Exercise requirements |
Collect every line below that contains the word "Approximate".

Recorded data |
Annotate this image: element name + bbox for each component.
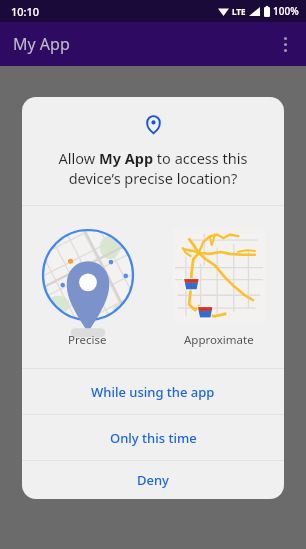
- button[interactable]: Approximate: [153, 221, 284, 354]
- button[interactable]: Deny: [22, 461, 284, 499]
- staticText: 10:10: [11, 4, 40, 19]
- staticText: Precise: [68, 332, 107, 348]
- staticText: My App: [13, 33, 70, 55]
- button[interactable]: Precise: [22, 221, 153, 354]
- staticText: Deny: [137, 471, 169, 489]
- button[interactable]: Only this time: [22, 415, 284, 460]
- button[interactable]: More options: [270, 29, 300, 59]
- staticText: Allow My App to access this device’s pre…: [38, 148, 268, 188]
- staticText: While using the app: [91, 383, 215, 401]
- staticText: 100%: [273, 4, 299, 18]
- staticText: Approximate: [184, 332, 254, 348]
- staticText: Only this time: [110, 429, 197, 447]
- button[interactable]: While using the app: [22, 369, 284, 414]
- staticText: LTE: [232, 6, 246, 17]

Output for this exercise |
- button[interactable]: Approximate: [153, 221, 284, 354]
- staticText: Approximate: [184, 332, 254, 348]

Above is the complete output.